* **Problem description**
Without skipping or changing anything, print all the entries.
** Opening Provided records block **
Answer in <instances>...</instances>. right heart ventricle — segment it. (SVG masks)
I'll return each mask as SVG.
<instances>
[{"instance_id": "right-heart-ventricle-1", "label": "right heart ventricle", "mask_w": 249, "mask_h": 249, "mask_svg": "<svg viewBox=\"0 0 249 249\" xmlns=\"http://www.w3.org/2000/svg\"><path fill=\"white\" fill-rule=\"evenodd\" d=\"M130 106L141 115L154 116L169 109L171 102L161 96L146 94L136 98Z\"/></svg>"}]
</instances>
** Closing Provided records block **
* **Exercise output**
Answer in <instances>...</instances>. right heart ventricle — segment it. (SVG masks)
I'll return each mask as SVG.
<instances>
[{"instance_id": "right-heart-ventricle-1", "label": "right heart ventricle", "mask_w": 249, "mask_h": 249, "mask_svg": "<svg viewBox=\"0 0 249 249\" xmlns=\"http://www.w3.org/2000/svg\"><path fill=\"white\" fill-rule=\"evenodd\" d=\"M130 106L141 115L154 116L169 109L171 102L161 96L146 94L136 98Z\"/></svg>"}]
</instances>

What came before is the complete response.